Task: Only a verbatim restatement of the lines from the one with "Diese Webseite verwendet Cookies und ähnliche" through the end of the listing below is wanted. Pictures should be left out.

Data for processing:
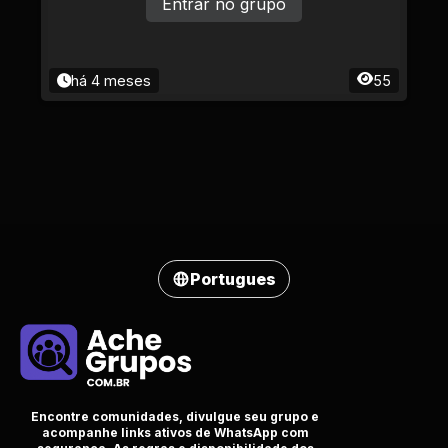
Entrar no grupo
há 4 meses
55
Portugues
Encontre comunidades, divulgue seu grupo e
acompanhe links ativos de WhatsApp com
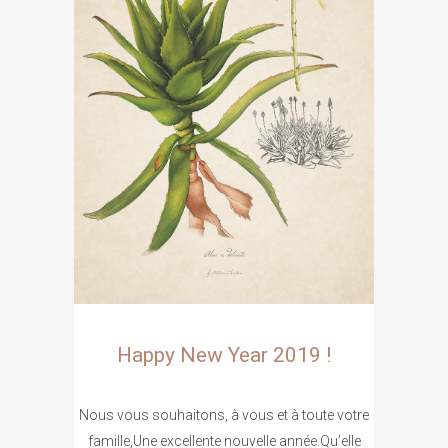
Happy New Year 2019 !
Nous vous souhaitons, à vous et à toute votre
famille,Une excellente nouvelle année.Qu’elle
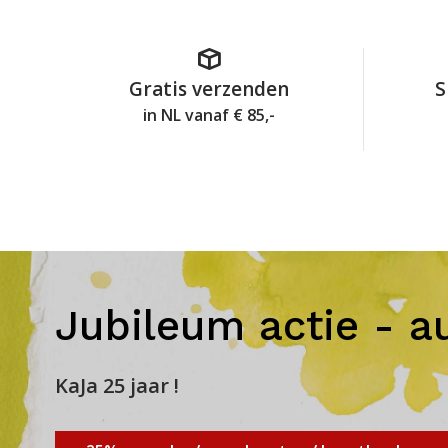
Gratis verzenden
S
in NL vanaf € 85,-
Jubileum actie - a
KaJa 25 jaar !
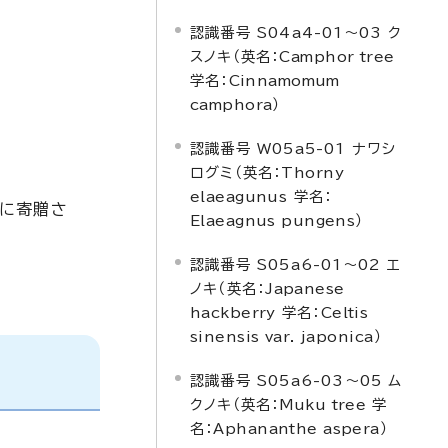
認識番号 S04a4-01～03 ク
スノキ（英名：
Camphor tree
学名：
Cinnamomum
camphora
）
認識番号 W05a5-01 ナワシ
ログミ（英名：
Thorny
elaeagunus
学名：
校に寄贈さ
Elaeagnus pungens
）
認識番号 S05a6-01～02 エ
ノキ（英名：
Japanese
hackberry
学名：
Celtis
sinensis var. japonica
）
認識番号 S05a6-03～05 ム
クノキ（英名：
Muku tree
学
名：
Aphananthe aspera
）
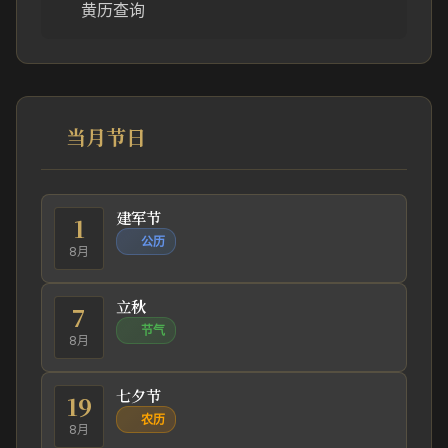
黄历查询
当月节日
建军节
1
公历
8月
立秋
7
节气
8月
七夕节
19
农历
8月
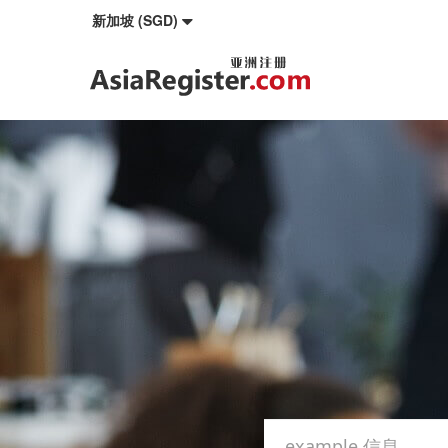
新加坡 (SGD)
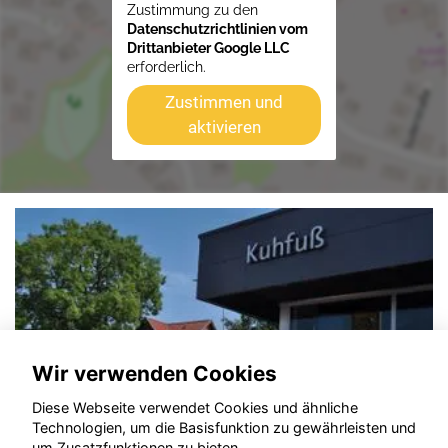
Zustimmung zu den
Datenschutzrichtlinien vom
Drittanbieter Google LLC
erforderlich.
Zustimmen und
aktivieren
Wir verwenden Cookies
Diese Webseite verwendet Cookies und ähnliche
Technologien, um die Basisfunktion zu gewährleisten und
um Zusatzfunktionen zu bieten.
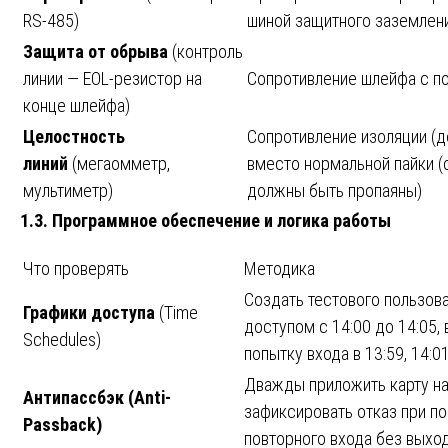
RS-485)
шиной защитного заземления
Защита от обрыва
(контроль
линии — EOL-резистор на
Сопротивление шлейфа с 
конце шлейфа)
Целостность
Сопротивление изоляции (д
линий
(мегаомметр,
вместо нормальной пайки (
мультиметр)
должны быть пропаяны)
1.3. Программное обеспечение и логика работы
Что проверять
Методика
Создать тестового пользова
Графики доступа
(Time
доступом с 14:00 до 14:05,
Schedules)
попытку входа в 13:59, 14:01
Дважды приложить карту на
Антипассбэк (Anti-
зафиксировать отказ при п
Passback)
повторного входа без выхо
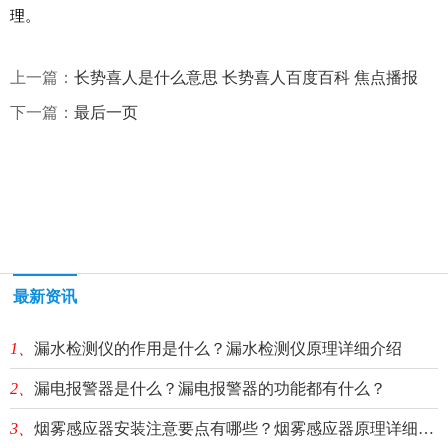
理。
上一篇：
长势喜人是什么意思 长势喜人百度百科 焦点播报
下一篇：
最后一页
最新资讯
1、
漏水检测仪的作用是什么？漏水检测仪原理详细介绍
2、
漏电报警器是什么？漏电报警器的功能都有什么？
3、
烟雾感应器安装注意要点有哪些？烟雾感应器原理详细介绍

Expected output:
Diese Webseite verwendet Cookies und ähnliche
Technologien, um die Basisfunktion zu gewährleisten und
um Zusatzfunktionen zu bieten.
RS-485)
шиной защитного заземления
Защита от обрыва
(контроль
линии — EOL-резистор на
Сопротивление шлейфа с 
конце шлейфа)
Целостность
Сопротивление изоляции (д
линий
(мегаомметр,
вместо нормальной пайки (
мультиметр)
должны быть пропаяны)
1.3. Программное обеспечение и логика работы
Что проверять
Методика
Создать тестового пользова
Графики доступа
(Time
доступом с 14:00 до 14:05,
Schedules)
попытку входа в 13:59, 14:01
Дважды приложить карту на
Антипассбэк (Anti-
зафиксировать отказ при п
Passback)
повторного входа без выхо
理。
上一篇：
长势喜人是什么意思 长势喜人百度百科 焦点播报
下一篇：
最后一页
最新资讯
1、
漏水检测仪的作用是什么？漏水检测仪原理详细介绍
2、
漏电报警器是什么？漏电报警器的功能都有什么？
3、
烟雾感应器安装注意要点有哪些？烟雾感应器原理详细介绍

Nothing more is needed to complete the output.